Zoek vervolgens het vak voor oldValue en voer @fabrikam.com in. Vul ten slotte in het vak voor replacementValue, de waarde @contoso.com in.

De expressie zegt eigenlijk, vervangt het e-mailkenmerk voor gebruikersobjecten die een waarde hebben van @fabrikam.com met de waarde @contoso.com. Wanneer u Expressie toevoegen selecteert, ziet u de syntaxis in het invoervak Expressie.

Notitie

Zorg ervoor dat u de waarden in de vakken plaatst die zouden overeenkomen met oldValue en replaceValue op basis van de syntaxis die optreedt wanneer u Vervangen hebt geselecteerd.

Zie Schrijfexpressies voor kenmerktoewijzingen in Microsoft Entra-id voor meer informatie over ondersteunde expressies.

Informatie over invoervakken van de opbouwfunctie voor expressies

Afhankelijk van de functie die u hebt geselecteerd, accepteren de vakken die door de opbouwfunctie voor expressies zijn geleverd, meerdere waarden. De functie JOIN accepteert bijvoorbeeld tekenreeksen of de waarde die is gekoppeld aan een bepaald kenmerk. We kunnen bijvoorbeeld de waarde in de kenmerkwaarde van [givenName] gebruiken en deze koppelen met een tekenreekswaarde van @contoso.com om een e-mailadres te maken.
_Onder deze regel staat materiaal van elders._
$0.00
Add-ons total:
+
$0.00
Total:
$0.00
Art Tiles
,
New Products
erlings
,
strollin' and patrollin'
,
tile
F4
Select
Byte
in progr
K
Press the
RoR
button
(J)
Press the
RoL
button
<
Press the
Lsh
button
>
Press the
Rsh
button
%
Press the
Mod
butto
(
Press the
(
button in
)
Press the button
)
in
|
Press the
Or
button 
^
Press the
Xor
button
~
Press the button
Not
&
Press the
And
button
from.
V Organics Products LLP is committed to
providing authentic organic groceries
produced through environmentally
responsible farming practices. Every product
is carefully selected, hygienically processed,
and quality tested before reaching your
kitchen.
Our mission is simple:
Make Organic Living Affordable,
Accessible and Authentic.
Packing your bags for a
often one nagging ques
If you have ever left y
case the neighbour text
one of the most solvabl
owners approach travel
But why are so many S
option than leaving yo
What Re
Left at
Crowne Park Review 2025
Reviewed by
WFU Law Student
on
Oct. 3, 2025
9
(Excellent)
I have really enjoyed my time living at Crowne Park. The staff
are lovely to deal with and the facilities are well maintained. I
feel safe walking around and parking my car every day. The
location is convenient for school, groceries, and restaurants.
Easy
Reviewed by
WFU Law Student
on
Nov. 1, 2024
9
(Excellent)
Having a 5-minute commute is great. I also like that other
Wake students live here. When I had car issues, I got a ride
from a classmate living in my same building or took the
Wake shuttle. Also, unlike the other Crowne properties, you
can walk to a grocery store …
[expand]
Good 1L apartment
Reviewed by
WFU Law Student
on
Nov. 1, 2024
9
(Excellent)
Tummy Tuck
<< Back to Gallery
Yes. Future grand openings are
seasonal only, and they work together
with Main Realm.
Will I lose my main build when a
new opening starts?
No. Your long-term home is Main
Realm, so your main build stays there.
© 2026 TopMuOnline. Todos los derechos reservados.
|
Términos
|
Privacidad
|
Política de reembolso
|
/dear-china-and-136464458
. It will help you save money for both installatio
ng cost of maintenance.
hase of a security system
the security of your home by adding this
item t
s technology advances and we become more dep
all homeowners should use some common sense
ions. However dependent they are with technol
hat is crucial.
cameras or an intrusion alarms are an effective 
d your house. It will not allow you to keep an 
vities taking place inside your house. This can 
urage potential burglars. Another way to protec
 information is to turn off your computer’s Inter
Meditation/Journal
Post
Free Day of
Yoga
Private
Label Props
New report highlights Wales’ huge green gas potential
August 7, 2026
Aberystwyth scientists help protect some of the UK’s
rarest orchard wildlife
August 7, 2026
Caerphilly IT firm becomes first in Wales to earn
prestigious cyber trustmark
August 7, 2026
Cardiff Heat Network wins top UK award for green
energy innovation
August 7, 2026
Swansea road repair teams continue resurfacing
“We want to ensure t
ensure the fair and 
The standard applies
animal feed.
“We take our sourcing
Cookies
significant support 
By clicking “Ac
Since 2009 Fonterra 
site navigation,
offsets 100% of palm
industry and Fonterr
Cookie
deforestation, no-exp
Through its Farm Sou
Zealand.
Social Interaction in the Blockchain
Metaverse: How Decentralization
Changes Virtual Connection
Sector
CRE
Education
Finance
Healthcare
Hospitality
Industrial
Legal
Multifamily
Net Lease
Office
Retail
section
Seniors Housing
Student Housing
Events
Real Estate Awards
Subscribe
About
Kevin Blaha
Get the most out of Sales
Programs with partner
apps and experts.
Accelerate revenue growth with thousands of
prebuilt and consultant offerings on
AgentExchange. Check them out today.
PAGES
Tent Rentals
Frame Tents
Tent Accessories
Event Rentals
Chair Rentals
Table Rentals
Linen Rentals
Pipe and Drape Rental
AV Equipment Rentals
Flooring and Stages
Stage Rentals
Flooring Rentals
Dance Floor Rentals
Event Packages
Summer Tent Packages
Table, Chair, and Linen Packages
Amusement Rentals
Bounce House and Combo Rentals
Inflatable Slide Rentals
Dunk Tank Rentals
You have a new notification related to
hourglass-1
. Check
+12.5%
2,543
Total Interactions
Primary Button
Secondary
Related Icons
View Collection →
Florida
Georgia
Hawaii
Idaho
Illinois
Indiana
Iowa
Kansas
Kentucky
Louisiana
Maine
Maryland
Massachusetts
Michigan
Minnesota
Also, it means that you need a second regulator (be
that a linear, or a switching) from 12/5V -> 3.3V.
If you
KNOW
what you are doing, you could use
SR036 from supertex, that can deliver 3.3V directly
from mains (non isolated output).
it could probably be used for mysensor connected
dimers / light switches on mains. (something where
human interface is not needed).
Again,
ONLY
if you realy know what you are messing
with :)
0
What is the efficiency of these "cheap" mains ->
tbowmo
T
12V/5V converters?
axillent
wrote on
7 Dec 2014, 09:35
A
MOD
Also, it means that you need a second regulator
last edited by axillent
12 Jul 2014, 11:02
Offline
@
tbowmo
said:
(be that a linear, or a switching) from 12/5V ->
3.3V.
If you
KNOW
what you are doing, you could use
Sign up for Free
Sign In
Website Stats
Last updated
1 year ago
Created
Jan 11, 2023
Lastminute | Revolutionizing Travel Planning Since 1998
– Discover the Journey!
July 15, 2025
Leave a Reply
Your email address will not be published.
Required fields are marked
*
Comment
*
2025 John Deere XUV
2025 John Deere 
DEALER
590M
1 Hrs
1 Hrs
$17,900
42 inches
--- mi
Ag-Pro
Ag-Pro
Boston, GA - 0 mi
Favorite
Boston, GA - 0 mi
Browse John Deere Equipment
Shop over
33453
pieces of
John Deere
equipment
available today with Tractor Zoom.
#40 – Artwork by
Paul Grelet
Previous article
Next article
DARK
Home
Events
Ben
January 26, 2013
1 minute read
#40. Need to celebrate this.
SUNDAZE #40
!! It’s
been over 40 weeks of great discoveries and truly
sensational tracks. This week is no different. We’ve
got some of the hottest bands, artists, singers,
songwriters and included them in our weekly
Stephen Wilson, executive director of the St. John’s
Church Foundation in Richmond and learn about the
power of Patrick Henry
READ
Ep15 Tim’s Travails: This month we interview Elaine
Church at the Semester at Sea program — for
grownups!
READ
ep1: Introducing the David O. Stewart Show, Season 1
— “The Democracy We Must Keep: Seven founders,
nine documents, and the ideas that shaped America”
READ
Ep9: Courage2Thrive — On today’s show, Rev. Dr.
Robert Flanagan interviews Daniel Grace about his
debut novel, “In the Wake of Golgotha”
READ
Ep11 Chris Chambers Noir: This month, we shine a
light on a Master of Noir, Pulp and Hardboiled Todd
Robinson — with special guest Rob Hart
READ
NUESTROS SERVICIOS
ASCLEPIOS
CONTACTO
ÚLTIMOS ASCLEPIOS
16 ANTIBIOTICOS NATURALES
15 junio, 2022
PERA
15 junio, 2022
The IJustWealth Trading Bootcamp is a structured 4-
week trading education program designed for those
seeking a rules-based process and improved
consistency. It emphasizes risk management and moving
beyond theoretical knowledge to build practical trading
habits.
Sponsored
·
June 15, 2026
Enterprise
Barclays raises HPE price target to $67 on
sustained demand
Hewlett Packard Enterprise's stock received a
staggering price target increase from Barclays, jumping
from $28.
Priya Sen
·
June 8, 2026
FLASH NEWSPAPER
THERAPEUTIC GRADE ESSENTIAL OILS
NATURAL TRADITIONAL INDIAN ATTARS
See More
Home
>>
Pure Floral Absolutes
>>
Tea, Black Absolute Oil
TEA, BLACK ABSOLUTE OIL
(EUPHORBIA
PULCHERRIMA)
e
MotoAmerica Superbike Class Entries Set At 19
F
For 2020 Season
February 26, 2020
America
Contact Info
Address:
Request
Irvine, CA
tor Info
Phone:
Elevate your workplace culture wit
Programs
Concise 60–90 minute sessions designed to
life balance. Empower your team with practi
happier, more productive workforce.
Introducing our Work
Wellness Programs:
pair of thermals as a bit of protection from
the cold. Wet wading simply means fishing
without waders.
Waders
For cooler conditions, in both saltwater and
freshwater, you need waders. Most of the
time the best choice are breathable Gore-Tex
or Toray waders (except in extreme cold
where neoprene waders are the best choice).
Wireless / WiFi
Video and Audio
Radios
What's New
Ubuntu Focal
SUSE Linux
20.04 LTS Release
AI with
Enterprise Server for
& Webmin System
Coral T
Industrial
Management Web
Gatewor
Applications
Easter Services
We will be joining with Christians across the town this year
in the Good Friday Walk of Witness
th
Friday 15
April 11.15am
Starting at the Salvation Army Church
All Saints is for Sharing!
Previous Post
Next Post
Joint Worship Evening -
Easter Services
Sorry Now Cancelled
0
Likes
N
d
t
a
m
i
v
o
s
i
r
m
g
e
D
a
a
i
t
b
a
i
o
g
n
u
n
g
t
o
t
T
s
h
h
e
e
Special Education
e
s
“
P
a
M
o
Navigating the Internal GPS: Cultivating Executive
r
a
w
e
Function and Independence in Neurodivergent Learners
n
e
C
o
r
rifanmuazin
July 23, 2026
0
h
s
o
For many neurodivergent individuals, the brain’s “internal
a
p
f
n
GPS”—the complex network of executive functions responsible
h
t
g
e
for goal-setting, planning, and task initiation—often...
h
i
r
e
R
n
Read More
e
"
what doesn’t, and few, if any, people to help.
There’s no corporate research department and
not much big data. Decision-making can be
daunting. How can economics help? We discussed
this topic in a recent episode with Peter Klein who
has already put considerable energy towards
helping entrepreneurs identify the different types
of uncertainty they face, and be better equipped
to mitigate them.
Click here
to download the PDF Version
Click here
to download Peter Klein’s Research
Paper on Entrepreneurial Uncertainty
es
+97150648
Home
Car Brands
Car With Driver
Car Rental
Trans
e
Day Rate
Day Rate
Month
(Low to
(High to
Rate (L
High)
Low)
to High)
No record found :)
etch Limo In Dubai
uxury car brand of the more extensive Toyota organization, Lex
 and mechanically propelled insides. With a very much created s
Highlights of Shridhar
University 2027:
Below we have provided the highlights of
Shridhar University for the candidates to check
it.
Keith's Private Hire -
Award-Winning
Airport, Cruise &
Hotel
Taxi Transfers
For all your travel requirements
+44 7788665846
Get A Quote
Schermopname die de waarden van het invoervak toont.

Zie Schrijfexpressies voor kenmerktoewijzingen in Microsoft Entra ID voor meer informatie over acceptabele waarden en het schrijven van expressies.

Een expressie testen

In deze sectie kunt u uw expressies testen. Selecteer in de vervolgkeuzelijst het kenmerk e-mail. Vul de waarde in met @fabrikam.com en selecteer Testexpressie.

De waarde @contoso.com wordt weergegeven in het uitvoervak Weergave-expressie.

Schermopname die het testen van uw expressie toont.

Implementeer de expressie

Als u tevreden bent met de expressie, selecteert u Expressie toepassen.

Schermopname die het toevoegen van uw expressie toont.

Deze actie voegt de expressie toe aan de agentconfiguratie.

Schermopname die de agentconfiguratie toont.

Een NULL-waarde instellen op een expressie

Als u de waarde van een kenmerk wilt instellen op NULL, gebruikt u een expressie met de waarde van "". Met deze expressie wordt de NULL-waarde naar het doelkenmerk gestroomd.

Schermopname die een NULL-waarde toont.